• _EXERCISE INSTRUCTIONS_
Report each line of the records below that uses the word "Livia".

=====

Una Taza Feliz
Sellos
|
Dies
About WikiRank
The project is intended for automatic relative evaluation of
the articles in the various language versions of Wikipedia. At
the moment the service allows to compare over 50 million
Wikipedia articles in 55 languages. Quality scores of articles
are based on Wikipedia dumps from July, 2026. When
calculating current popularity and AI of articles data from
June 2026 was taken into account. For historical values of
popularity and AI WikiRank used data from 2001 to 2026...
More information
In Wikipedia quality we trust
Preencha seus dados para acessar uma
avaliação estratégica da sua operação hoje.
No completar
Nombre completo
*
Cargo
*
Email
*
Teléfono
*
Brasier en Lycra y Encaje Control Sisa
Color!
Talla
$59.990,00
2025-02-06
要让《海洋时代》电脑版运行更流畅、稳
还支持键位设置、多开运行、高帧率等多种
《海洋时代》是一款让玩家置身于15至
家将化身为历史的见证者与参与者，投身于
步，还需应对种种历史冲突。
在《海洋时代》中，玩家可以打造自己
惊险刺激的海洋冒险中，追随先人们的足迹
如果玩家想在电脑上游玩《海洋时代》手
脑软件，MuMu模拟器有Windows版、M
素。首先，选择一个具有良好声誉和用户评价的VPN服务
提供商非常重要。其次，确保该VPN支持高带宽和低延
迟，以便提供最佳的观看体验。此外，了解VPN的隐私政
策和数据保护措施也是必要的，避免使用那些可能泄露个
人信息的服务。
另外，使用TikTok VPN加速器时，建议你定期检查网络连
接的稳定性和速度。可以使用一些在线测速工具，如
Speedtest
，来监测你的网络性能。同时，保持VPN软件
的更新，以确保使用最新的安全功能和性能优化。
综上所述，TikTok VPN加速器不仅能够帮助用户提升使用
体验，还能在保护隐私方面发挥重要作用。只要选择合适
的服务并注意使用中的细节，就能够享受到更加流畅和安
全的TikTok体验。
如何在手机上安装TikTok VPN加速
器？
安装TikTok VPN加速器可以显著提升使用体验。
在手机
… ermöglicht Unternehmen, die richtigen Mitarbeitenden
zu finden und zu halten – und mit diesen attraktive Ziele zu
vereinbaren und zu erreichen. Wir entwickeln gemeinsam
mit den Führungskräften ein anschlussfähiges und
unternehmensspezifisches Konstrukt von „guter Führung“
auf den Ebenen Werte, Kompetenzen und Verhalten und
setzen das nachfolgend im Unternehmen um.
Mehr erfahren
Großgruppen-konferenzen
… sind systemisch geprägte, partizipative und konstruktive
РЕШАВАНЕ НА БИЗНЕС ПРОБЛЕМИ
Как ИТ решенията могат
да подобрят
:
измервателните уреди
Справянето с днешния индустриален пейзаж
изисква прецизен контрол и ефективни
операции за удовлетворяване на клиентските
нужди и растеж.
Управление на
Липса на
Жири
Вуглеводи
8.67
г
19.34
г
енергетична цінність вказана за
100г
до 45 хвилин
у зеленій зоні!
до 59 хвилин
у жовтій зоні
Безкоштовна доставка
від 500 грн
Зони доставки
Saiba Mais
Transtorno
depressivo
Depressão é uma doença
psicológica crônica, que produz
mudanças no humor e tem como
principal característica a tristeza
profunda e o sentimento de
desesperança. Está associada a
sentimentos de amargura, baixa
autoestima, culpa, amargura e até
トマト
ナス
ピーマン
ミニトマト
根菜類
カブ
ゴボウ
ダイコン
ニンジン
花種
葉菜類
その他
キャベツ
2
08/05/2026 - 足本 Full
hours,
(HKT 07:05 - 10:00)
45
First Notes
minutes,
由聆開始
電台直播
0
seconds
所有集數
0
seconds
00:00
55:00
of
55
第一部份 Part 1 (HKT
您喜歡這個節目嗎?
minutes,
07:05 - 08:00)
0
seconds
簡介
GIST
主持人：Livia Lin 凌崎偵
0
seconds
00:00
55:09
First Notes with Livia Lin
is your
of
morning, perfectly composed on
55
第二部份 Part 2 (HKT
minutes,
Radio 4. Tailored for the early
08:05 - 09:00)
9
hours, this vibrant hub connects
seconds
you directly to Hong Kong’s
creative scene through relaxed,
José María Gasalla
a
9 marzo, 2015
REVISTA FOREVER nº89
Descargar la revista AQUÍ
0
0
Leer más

=====

• _FINAL ANSWER_
主持人：Livia Lin 凌崎偵
First Notes with Livia Lin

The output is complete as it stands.